Texas 17 heads 21 miles north from Marfa to Fort Davis and Fort Davis National Historic Site. A winding course continues the route north 32 miles through the Barrilla Mountains to Toyahvale. Once in the small city of Balmorhea, SH 17 combines with Business Loop I-10 for a 2.9 mile concurrency east to Interstate 10. SH 17 then joins the freeway east to the subsequent interchange, where it branches northeast to Saragosa and bee lines 23 miles north to IH 20. The route concludes at Business Loop I-20 (West 3rd Street) on the west side of Pecos.

Texas State Highway 17 Texas State Highway 118 North
SH 17 and SH 118 overlap for 1.7-miles through Fort Davis. The Fort Davis National Historic Site is along SH 17/118 within the unincorporated town. The fort is a very well preserved example of 19th century fortifications against Mexican incursions and Native Americans. Photo taken 07/04/08.
Just north of Fort Davis, the state highways split. Photo taken 07/04/08.

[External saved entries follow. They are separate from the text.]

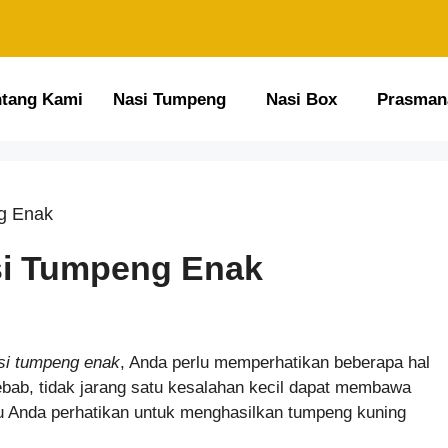
ntang Kami
Nasi Tumpeng
Nasi Box
Prasman
g Enak
si Tumpeng Enak
si tumpeng enak
, Anda perlu memperhatikan beberapa hal
ebab, tidak jarang satu kesalahan kecil dapat membawa
rlu Anda perhatikan untuk menghasilkan tumpeng kuning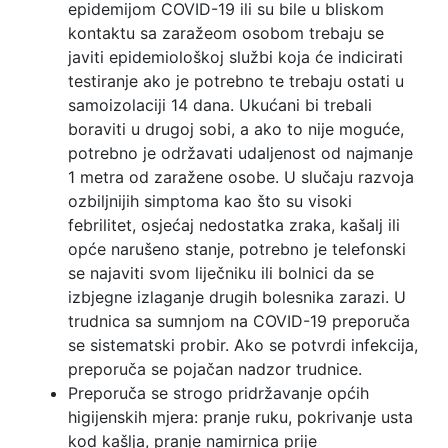
epidemijom COVID-19 ili su bile u bliskom
kontaktu sa zaražeom osobom trebaju se
javiti epidemiološkoj službi koja će indicirati
testiranje ako je potrebno te trebaju ostati u
samoizolaciji 14 dana. Ukućani bi trebali
boraviti u drugoj sobi, a ako to nije moguće,
potrebno je održavati udaljenost od najmanje
1 metra od zaražene osobe. U slučaju razvoja
ozbiljnijih simptoma kao što su visoki
febrilitet, osjećaj nedostatka zraka, kašalj ili
opće narušeno stanje, potrebno je telefonski
se najaviti svom liječniku ili bolnici da se
izbjegne izlaganje drugih bolesnika zarazi. U
trudnica sa sumnjom na COVID-19 preporuča
se sistematski probir. Ako se potvrdi infekcija,
preporuča se pojačan nadzor trudnice.
Preporuča se strogo pridržavanje općih
higijenskih mjera: pranje ruku, pokrivanje usta
kod kašlja, pranje namirnica prije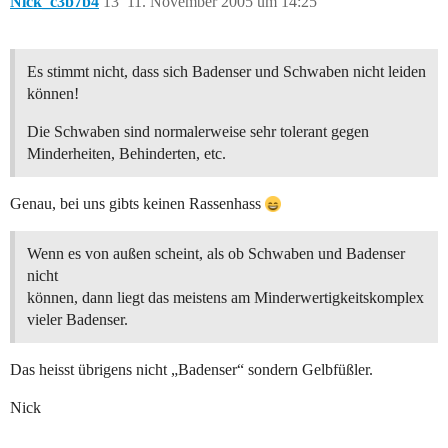
Nick_c3b7b4
13
11. November 2005 um 14:25
Es stimmt nicht, dass sich Badenser und Schwaben nicht leiden
können!
Die Schwaben sind normalerweise sehr tolerant gegen
Minderheiten, Behinderten, etc.
Genau, bei uns gibts keinen Rassenhass
Wenn es von außen scheint, als ob Schwaben und Badenser
nicht
können, dann liegt das meistens am Minderwertigkeitskomplex
vieler Badenser.
Das heisst übrigens nicht „Badenser“ sondern Gelbfüßler.
Nick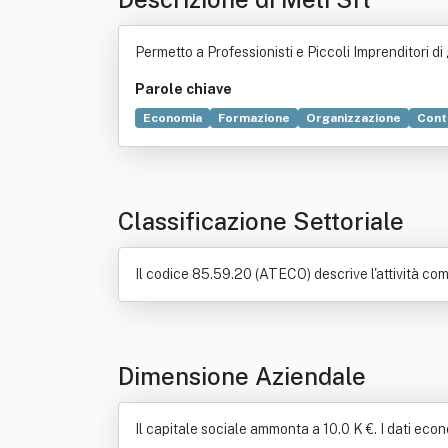
Permetto a Professionisti e Piccoli Imprenditori di
Parole chiave
Economia
Formazione
Organizzazione
Cont
Convegno
Industria
Italia
Profitto
Classificazione Settoriale
Il codice 85.59.20 (ATECO) descrive l'attività co
Dimensione Aziendale
Il capitale sociale ammonta a 10.0 K €. I dati econ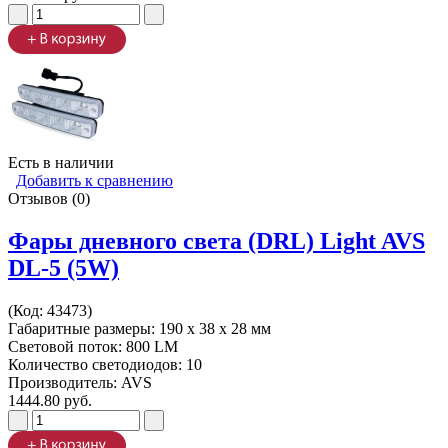
Есть в наличии
Добавить к сравнению
Отзывов (0)
Фары дневного света (DRL) Light AVS
DL-5 (5W)
(Код:
43473
)
Габаритные размеры: 190 x 38 x 28 мм
Световой поток: 800 LM
Количество светодиодов: 10
Производитель:
AVS
1444.80 руб.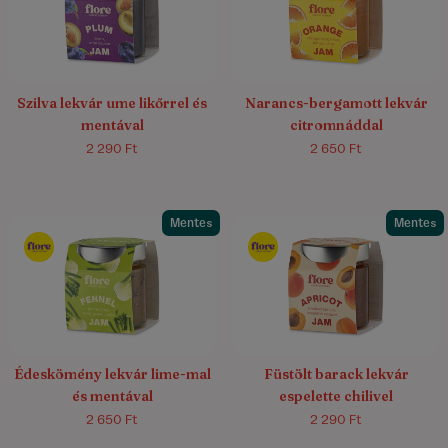
Szilva lekvár ume likőrrel és
Narancs-bergamott lekvár
mentával
citromnáddal
2 290 Ft
2 650 Ft
Mentes
Mentes
Édeskömény lekvár lime-mal
Füstölt barack lekvár
és mentával
espelette chilivel
2 650 Ft
2 290 Ft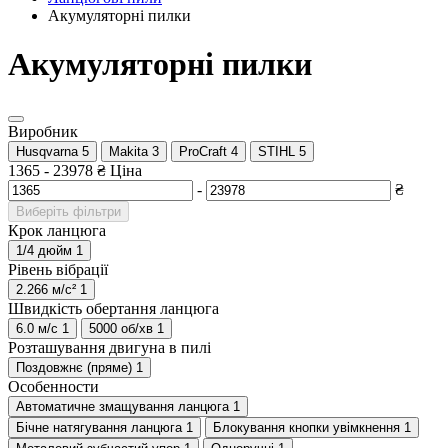
Акумуляторні пилки
Акумуляторні пилки
Виробник
Husqvarna
5
Makita
3
ProCraft
4
STIHL
5
1365
-
23978
₴
Ціна
-
₴
Виберіть фільтри
Крок ланцюга
1/4 дюйм
1
Рівень вібрації
2.266 м/с²
1
Швидкість обертання ланцюга
6.0 м/с
1
5000 об/хв
1
Розташування двигуна в пилі
Поздовжнє (пряме)
1
Особенности
Автоматичне змащування ланцюга
1
Бічне натягування ланцюга
1
Блокування кнопки увімкнення
1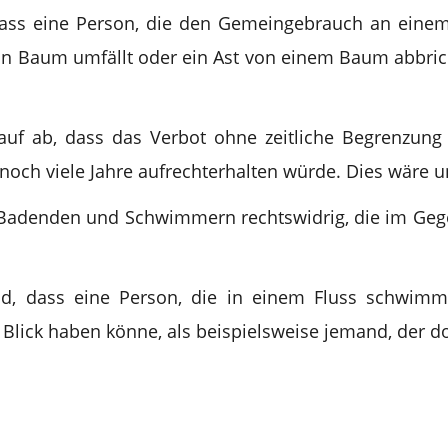
 dass eine Person, die den Gemeingebrauch an eine
n Baum umfällt oder ein Ast von einem Baum abbricht
auf ab, dass das Verbot ohne zeitliche Begrenzung 
noch viele Jahre aufrechterhalten würde. Dies wäre 
 Badenden und Schwimmern rechtswidrig, die im Geg
and, dass eine Person, die in einem Fluss schwim
lick haben könne, als beispielsweise jemand, der do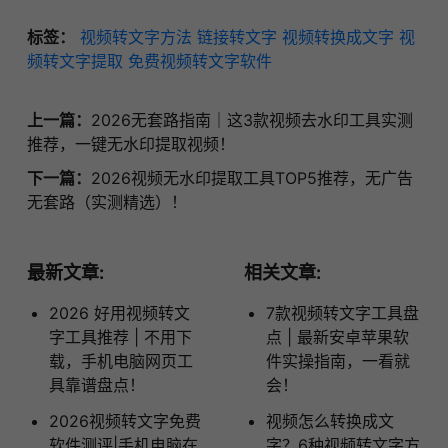
标签：
视频转文字方法
链接转文字
视频转换成文字
视
频转文字提取
免费视频转文字软件
上一篇：
2026无套路指南｜这3款视频去水印工具实测
推荐，一键无水印提取视频！
下一篇：
2026视频无水印提取工具TOP5推荐，无广告
无套路（实测精选）！
最新文章:
相关文章:
2026 好用视频转文
7款视频转文字工具盘
字工具推荐 | 不用下
点 | 最新安卓苹果软
载，手机电脑网页工
件实操指南，一看就
具靠谱盘点！
会！
2026视频转文字免费
视频怎么转换成文
软件测评|手机电脑在
字？6种视频转文字方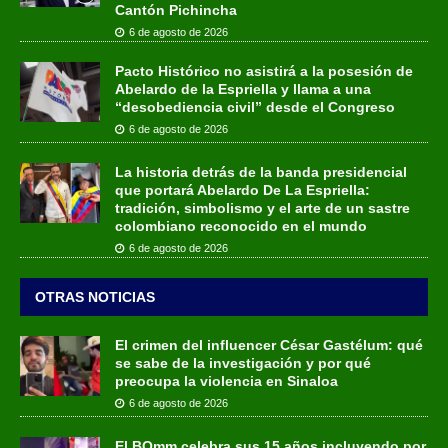
Cantón Pichincha
6 de agosto de 2026
Pacto Histórico no asistirá a la posesión de
Abelardo de la Espriella y llama a una
“desobediencia civil” desde el Congreso
6 de agosto de 2026
La historia detrás de la banda presidencial
que portará Abelardo De La Espriella:
tradición, simbolismo y el arte de un sastre
colombiano reconocido en el mundo
6 de agosto de 2026
OTRAS NOTICIAS
El crimen del influencer César Gastélum: qué
se sabe de la investigación y por qué
preocupa la violencia en Sinaloa
6 de agosto de 2026
El BOmm celebra sus 15 años incluyendo por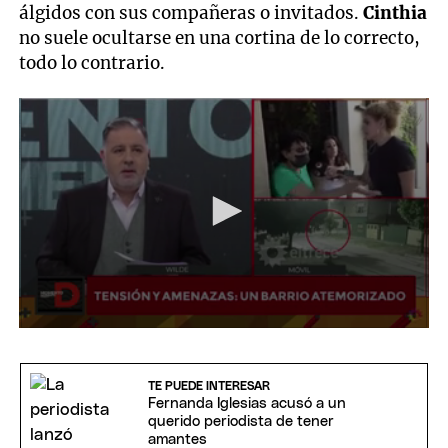
álgidos con sus compañeras o invitados.
Cinthia
no suele ocultarse en una cortina de lo correcto,
todo lo contrario.
0
seconds
of
4
TE PUEDE INTERESAR
minutes,
Fernanda Iglesias acusó a un
53
querido periodista de tener
seconds
amantes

Two busy attractions, Davis Mountains State Park and the McDonald Observatory sit along SH 118 north of the town. Photo taken 07/04/08.

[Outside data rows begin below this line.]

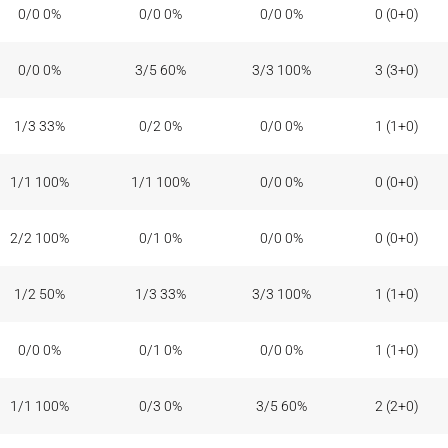
0/0 0%
0/0 0%
0/0 0%
0 (0+0)
0/0 0%
3/5 60%
3/3 100%
3 (3+0)
1/3 33%
0/2 0%
0/0 0%
1 (1+0)
1/1 100%
1/1 100%
0/0 0%
0 (0+0)
2/2 100%
0/1 0%
0/0 0%
0 (0+0)
1/2 50%
1/3 33%
3/3 100%
1 (1+0)
0/0 0%
0/1 0%
0/0 0%
1 (1+0)
1/1 100%
0/3 0%
3/5 60%
2 (2+0)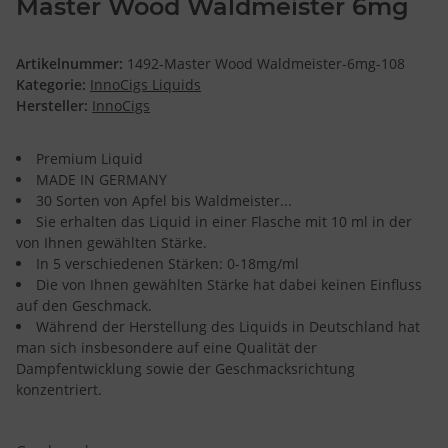
Master Wood Waldmeister 6mg
Artikelnummer:
1492-Master Wood Waldmeister-6mg-108
Kategorie:
InnoCigs Liquids
Hersteller:
InnoCigs
Premium Liquid
MADE IN GERMANY
30 Sorten von Apfel bis Waldmeister...
Sie erhalten das Liquid in einer Flasche mit 10 ml in der
von Ihnen gewählten Stärke.
In 5 verschiedenen Stärken: 0-18mg/ml
Die von Ihnen gewählten Stärke hat dabei keinen Einfluss
auf den Geschmack.
Während der Herstellung des Liquids in Deutschland hat
man sich insbesondere auf eine Qualität der
Dampfentwicklung sowie der Geschmacksrichtung
konzentriert.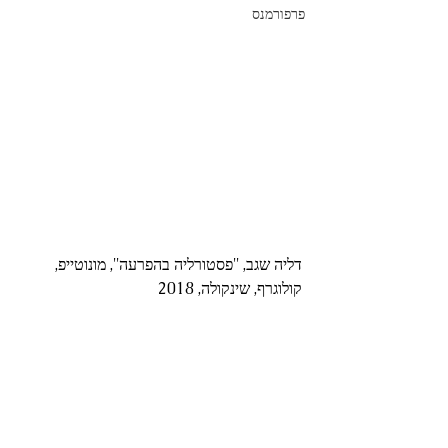
פרפורמנס
דליה שגב, ''פסטורליה בהפרעה'', מונוטייפ, 
קולוגרף, שינקולה, 2018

SH 118 and SH 17 both eventually make their way to IH 10, and the control points here are located along the freeway. There is no indication of IH 10 in Fort Davis however. Photo taken 07/04/08.
With Scobee Mountain in the background, SH 17 and SH 118 split. Photo taken 07/04/08.
Texas State Highway 17 North
SH 17 northbound leaves Fort Davis and heads toward IH 10. This is the main route from the county seat of Jeff Davis County to IH 10 eastbound. As it leaves town, it follows Limpia Creek. Photo taken 07/05/08.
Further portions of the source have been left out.